The first number is the frequency. There are 4 students that do not have a personal doctor *and* report being in excellent health.

The third number is the row proportion. The row this cell is in is the `No`

row, which includes 21 students. Out of the 21 total students in the `No`

row, 4 reported being in excellent health. 4 divided by 21 is 0.190. Said another way, 19% of students with no personal doctor reported being in excellent health.

The fourth number is the column proportion. This cell is in the `Excellent`

column. Of the 10 students in the `Excellent`

column, 4 reported that they do not have a personal doctor. 4 out of 10 is 0.4. Said another way, 40% of students who report being in excellent health have no personal doctor.

The last number is the overall proportion. So, 4 out of the 61 total students in this analysis have no personal doctor *and* report being in excellent health. Four out of 61 is 0.066. So, about 7% of **all** the students in the class have no personal doctor *and* are in excellent health.
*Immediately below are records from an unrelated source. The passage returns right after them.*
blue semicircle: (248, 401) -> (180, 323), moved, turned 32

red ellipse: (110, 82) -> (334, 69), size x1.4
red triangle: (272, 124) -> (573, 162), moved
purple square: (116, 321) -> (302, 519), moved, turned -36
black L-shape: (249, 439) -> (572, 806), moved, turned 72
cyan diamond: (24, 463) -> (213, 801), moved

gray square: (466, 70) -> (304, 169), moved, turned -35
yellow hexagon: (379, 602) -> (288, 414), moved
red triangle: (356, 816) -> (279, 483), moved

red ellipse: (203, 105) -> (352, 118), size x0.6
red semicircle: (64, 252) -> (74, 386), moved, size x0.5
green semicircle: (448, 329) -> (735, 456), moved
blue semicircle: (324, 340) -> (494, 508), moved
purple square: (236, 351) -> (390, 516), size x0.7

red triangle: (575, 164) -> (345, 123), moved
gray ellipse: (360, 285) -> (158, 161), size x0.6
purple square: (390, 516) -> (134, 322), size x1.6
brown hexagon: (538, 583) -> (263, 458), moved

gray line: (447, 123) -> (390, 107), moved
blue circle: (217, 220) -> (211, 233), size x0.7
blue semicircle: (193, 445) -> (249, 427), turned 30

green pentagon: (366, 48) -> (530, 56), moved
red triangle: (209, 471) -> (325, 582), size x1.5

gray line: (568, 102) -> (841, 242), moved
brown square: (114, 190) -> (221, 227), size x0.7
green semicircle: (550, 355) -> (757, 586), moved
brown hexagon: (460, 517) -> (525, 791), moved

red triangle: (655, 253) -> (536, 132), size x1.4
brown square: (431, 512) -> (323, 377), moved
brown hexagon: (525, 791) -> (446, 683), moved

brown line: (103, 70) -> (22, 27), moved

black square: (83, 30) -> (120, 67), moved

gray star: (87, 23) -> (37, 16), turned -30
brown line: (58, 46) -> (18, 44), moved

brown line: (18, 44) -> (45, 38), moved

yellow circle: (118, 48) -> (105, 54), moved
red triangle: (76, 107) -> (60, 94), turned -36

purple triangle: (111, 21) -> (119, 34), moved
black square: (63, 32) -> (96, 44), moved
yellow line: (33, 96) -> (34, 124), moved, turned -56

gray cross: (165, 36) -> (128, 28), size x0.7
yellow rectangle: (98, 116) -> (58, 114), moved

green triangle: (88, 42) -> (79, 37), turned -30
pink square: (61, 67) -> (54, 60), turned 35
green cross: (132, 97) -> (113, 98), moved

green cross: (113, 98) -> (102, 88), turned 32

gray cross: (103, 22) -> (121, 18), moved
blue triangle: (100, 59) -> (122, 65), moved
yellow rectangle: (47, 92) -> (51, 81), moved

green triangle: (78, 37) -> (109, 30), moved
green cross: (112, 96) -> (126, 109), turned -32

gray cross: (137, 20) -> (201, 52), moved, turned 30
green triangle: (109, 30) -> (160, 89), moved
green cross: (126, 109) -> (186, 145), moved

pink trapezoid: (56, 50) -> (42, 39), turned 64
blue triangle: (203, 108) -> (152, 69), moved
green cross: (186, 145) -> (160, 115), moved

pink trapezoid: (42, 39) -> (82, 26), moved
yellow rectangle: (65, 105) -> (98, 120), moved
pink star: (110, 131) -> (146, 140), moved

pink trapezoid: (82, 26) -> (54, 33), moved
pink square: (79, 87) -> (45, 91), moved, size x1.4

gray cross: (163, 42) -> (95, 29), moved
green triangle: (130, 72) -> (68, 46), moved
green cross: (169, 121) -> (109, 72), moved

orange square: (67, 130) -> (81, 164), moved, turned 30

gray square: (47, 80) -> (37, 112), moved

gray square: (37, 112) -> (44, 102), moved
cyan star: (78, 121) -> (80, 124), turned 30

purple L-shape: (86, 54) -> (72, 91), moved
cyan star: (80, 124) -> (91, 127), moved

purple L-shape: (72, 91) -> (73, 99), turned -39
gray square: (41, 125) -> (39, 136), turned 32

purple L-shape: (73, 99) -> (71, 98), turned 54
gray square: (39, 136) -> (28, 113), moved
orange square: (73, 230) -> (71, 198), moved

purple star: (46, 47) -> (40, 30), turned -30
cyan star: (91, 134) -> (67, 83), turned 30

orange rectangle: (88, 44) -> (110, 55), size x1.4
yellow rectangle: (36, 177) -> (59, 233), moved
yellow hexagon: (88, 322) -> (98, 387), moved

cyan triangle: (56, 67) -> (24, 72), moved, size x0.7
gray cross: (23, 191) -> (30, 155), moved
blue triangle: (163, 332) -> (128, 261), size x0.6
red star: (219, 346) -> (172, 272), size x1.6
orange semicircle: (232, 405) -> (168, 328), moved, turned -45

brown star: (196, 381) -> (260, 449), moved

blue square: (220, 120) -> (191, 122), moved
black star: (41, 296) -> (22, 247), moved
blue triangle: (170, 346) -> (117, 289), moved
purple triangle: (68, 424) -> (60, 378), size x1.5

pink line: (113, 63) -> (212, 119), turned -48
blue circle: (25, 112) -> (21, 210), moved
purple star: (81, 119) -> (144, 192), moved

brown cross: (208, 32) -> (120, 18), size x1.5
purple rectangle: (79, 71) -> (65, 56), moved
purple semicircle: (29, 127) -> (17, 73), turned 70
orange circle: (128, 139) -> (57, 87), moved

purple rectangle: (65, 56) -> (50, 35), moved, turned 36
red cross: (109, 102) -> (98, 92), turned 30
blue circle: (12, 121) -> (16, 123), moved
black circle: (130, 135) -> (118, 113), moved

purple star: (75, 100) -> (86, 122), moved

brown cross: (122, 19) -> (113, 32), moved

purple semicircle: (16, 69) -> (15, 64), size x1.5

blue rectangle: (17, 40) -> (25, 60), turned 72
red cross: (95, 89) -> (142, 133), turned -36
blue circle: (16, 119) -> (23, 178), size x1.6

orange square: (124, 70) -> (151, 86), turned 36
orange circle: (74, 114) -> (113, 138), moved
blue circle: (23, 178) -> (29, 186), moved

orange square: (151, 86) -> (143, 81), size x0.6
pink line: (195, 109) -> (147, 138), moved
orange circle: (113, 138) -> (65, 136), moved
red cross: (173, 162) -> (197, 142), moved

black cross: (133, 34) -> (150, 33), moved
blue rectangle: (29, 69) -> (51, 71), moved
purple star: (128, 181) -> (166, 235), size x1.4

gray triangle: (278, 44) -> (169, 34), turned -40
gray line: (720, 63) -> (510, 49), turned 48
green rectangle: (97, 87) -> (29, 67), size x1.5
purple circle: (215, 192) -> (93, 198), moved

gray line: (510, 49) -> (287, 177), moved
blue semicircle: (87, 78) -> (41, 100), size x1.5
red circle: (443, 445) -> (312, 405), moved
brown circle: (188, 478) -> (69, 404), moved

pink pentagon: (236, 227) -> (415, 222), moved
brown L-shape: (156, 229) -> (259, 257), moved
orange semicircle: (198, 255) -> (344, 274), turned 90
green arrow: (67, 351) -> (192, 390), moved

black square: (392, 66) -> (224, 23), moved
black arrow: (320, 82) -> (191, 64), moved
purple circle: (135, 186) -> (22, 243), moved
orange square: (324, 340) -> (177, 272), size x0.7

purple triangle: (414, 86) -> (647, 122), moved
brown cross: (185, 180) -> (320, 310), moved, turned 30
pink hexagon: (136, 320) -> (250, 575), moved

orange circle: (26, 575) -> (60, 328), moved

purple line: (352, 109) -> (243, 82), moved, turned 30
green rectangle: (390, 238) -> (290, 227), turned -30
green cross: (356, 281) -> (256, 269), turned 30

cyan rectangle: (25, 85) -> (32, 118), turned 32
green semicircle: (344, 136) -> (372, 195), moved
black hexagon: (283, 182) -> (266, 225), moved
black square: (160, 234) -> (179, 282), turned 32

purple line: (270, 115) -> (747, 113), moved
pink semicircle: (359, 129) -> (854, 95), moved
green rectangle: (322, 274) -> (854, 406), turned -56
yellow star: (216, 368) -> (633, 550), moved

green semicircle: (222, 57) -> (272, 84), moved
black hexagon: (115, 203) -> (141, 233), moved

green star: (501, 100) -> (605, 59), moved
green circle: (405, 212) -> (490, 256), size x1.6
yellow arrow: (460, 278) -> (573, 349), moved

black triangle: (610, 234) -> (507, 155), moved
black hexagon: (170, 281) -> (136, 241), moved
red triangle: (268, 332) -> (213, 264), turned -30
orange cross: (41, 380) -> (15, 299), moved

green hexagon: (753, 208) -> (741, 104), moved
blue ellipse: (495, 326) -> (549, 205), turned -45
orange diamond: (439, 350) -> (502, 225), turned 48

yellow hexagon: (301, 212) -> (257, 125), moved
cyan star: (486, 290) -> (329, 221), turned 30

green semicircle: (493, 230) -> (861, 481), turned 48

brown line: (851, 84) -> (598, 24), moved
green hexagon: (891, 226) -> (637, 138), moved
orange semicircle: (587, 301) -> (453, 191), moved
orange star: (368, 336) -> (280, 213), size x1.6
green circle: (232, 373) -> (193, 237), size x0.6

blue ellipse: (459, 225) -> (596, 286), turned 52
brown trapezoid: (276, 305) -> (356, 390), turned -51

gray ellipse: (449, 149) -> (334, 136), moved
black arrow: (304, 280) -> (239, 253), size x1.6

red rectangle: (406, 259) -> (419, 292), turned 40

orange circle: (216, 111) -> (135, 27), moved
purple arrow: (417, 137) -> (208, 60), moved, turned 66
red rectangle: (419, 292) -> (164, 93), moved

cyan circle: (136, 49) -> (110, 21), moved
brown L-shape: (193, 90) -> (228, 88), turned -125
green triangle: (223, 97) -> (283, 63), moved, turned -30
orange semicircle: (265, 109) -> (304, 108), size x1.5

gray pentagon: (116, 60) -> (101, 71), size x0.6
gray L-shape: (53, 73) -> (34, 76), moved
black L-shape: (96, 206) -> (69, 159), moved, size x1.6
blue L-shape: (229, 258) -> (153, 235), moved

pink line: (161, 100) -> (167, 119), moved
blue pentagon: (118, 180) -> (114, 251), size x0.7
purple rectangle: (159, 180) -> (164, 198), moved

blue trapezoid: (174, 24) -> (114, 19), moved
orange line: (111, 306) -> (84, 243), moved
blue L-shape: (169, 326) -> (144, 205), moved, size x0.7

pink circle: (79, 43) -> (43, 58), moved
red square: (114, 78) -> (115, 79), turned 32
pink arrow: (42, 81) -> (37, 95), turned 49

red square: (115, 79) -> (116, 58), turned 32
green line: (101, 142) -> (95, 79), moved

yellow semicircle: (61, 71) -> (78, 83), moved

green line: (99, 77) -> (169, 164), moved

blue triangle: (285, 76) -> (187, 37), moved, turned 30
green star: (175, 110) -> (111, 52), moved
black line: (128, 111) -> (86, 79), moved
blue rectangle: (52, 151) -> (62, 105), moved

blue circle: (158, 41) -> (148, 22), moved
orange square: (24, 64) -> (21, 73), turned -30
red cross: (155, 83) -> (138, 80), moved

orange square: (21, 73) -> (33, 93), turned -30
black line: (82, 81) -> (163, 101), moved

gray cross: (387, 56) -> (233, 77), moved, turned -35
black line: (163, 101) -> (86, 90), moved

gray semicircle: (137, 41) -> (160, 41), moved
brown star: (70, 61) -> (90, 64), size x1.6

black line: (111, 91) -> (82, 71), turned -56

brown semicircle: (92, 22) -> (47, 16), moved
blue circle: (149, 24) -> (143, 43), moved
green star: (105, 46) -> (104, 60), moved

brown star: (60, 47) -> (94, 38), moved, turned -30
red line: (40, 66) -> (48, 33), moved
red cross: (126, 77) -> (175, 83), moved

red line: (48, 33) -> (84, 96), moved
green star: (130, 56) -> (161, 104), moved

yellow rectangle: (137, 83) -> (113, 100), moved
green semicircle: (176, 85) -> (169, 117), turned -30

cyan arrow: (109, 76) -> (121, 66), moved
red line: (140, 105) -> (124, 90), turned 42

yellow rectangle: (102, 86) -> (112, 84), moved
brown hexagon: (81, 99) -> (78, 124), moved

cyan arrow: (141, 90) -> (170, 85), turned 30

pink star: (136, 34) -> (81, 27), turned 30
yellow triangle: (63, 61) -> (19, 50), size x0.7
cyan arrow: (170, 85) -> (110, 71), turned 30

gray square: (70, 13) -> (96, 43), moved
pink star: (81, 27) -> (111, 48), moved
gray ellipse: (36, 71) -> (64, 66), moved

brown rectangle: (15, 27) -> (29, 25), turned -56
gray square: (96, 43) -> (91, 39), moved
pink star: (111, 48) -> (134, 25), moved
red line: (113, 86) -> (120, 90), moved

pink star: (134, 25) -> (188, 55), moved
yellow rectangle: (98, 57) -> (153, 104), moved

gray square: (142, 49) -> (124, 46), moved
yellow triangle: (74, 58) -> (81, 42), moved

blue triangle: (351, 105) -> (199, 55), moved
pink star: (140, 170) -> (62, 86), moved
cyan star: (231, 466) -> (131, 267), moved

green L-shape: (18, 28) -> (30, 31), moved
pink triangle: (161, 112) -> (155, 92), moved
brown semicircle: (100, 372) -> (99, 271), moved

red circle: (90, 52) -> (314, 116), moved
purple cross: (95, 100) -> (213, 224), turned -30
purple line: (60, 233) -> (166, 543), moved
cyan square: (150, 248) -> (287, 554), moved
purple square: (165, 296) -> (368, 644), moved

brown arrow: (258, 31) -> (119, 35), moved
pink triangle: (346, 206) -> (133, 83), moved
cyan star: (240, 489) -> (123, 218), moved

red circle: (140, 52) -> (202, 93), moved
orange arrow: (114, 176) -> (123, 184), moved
Now that you know how to read the table, I want to point out a couple subtleties that may not have jumped out at you above.

**The changing denominator.**As we moved from the row proportion to the column proportion and then the overall proportion, all that changed was the denominator (the blue circle). And each time we did so we were describing the characteristics of a different group of people: (1) students without a personal doctor, (2) students in excellent general health, (3) all students – regardless of personal doctor or general health.**Language matters.**Because we are actually describing the characteristics of different subgroups, the language we use to interpret our results is important. For example, when I interpreted the row proportion above I wrote, “19% of students with no personal doctor reported being in excellent health.” This language implies that I’m describing the health (characteristic) of students with no personal doctor (subgroup). It would be completely incorrect to instead say, “19% of students in excellent health have no personal doctor” or “19% of students have no personal doctor.” Those are interpretations of the column percent and overall percent respectively. They are not interchangeable.